Arterial Injury Alters Metabolism Of The Arterial Wall

Abstract

Results of our previous experiments indicate that following de-endothelialization aortic intima was thicker and contained more lipid in re-endothelialized (RA) and not de-en- dothelialized areas (DA) as we anticipated. Chemical analysis revealed that, in rabbits fed lipid-poor diets, there was 2 to 3 times as much cholesteryl ester (CE) in RA as compared to DA or uninjured aortas. In hypercholesterole- mic rabbits, aortic total cholesterol content correlated with serum cholesterol concentration in RA but not DA.Taken together, these findings suggest that aortic cholesterol (CH) and CE accumulation are not simply a result of increased filtration of lipoproteins into the de-endo- thelialized aorta but may result from altered metabolism of the arterial wall.
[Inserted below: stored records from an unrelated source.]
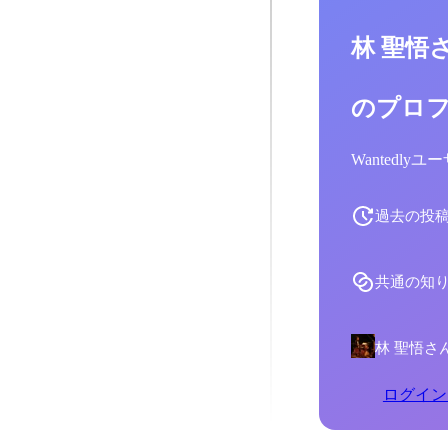
林 聖悟
のプロ
Wantedl
過去の投
共通の知
林 聖悟さ
ログイン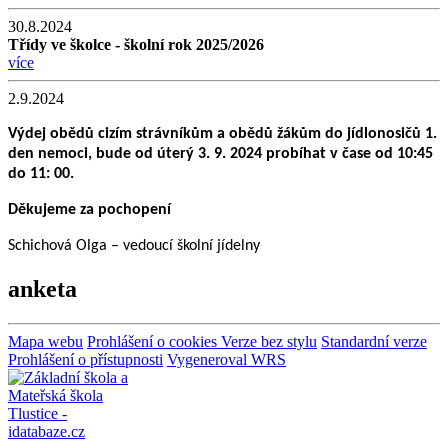
30.8.2024
Třídy ve školce - školní rok 2025/2026
více
2.9.2024
Výdej obědů cizím strávníkům a obědů žákům do jídlonosičů 1.
den nemoci, bude od úterý 3. 9. 2024 probíhat v čase od 10:45
do 11: 00.
Děkujeme za pochopení
Schichová Olga – vedoucí školní jídelny
anketa
Mapa webu
Prohlášení o cookies
Verze bez stylu
Standardní verze
Prohlášení o přístupnosti
Vygeneroval WRS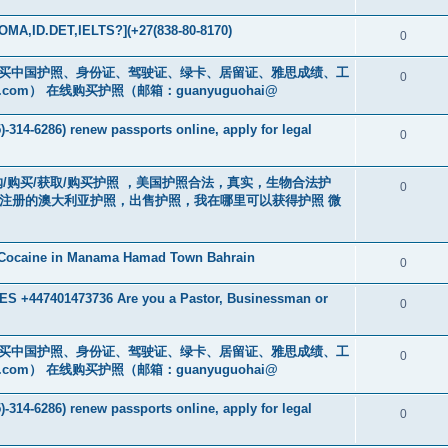
MA,ID.DET,IELTS?](+27(838-80-8170)
0
cs16)购买中国护照、身份证、驾驶证、绿卡、居留证、雅思成绩、工
0
.com
） 在线购买护照（邮箱：guanyuguohai@
-314-6286) renew passports online, apply for legal
0
） 订购/购买/获取/购买护照 ，美国护照合法，真实，生物合法护
0
中注册的澳大利亚护照，出售护照，我在哪里可以获得护照 微
 Cocaine in Manama Hamad Town Bahrain
0
 +447401473736 Are you a Pastor, Businessman or
0
cs16)购买中国护照、身份证、驾驶证、绿卡、居留证、雅思成绩、工
0
.com
） 在线购买护照（邮箱：guanyuguohai@
-314-6286) renew passports online, apply for legal
0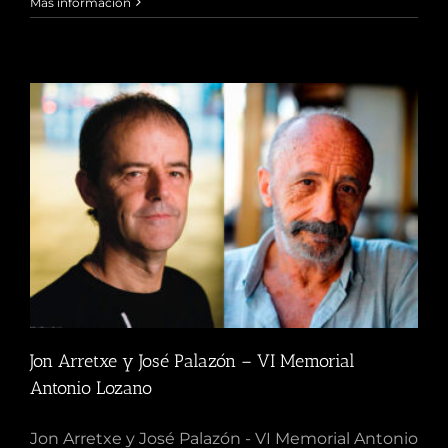
Más información
Jon Arretxe y José Palazón – VI Memorial
Antonio Lozano
Jon Arretxe y José Palazón - VI Memorial Antonio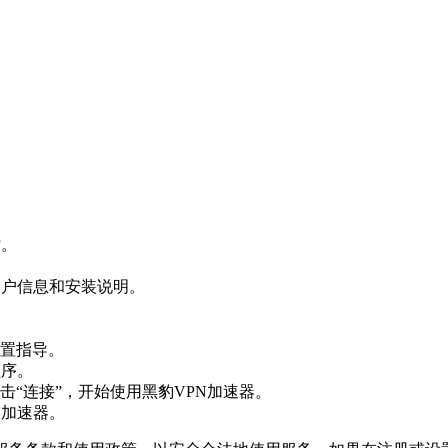
站。
账户信息和安装说明。
置指导。
程序。
“连接”，开始使用黑豹VPN加速器。
N加速器。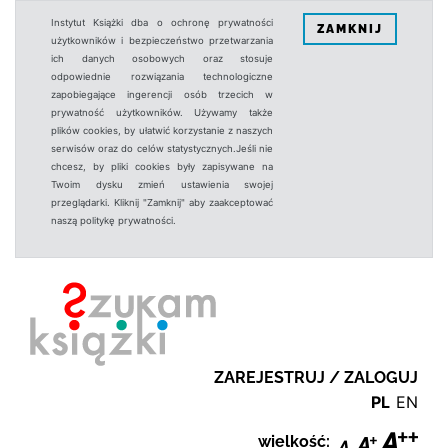
Instytut Książki dba o ochronę prywatności
ZAMKNIJ
użytkowników i bezpieczeństwo przetwarzania
ich danych osobowych oraz stosuje
odpowiednie rozwiązania technologiczne
zapobiegające ingerencji osób trzecich w
prywatność użytkowników. Używamy także
plików cookies, by ułatwić korzystanie z naszych
serwisów oraz do celów statystycznych.Jeśli nie
chcesz, by pliki cookies były zapisywane na
Twoim dysku zmień ustawienia swojej
przeglądarki. Kliknij "Zamknij" aby zaakceptować
naszą politykę prywatności.
ZAREJESTRUJ / ZALOGUJ
PL
EN
wielkość:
Previous findings showing increased glycosaminoglycan (GAG) accumulation in RA supported this concept of altered metabolism and suggest that these GAGs may sequester lipoproteins. Recent experiments indicate that: 1) CE synthetic and hydrolytic activity as well as activities of several marker enzymes were increased in injured aortas, 2) CE hydrolytic activity was relatively greater in DA as compared to RA, 3) Neointimal smooth muscle cells (SMC) in DA synthesized increased quantities of PGI2 and that PGI2 increased CE hydrolase activity of SMC and 4) RA accumulate more 125I-apo-B-lipoproteins than adjacent DA. In conclusion, results indicate that RA accumulate more CE rich apo-B-lipoproteins and have decreased ability to degrade CE. This may, at least in part, account for the increased CH and CE accumulation in RA. Further, the findings suggest that arterial injury alters arterial wall metabolism and that interactions between neointimal smooth muscle cells and endothelial cells may modify these metabolic changes.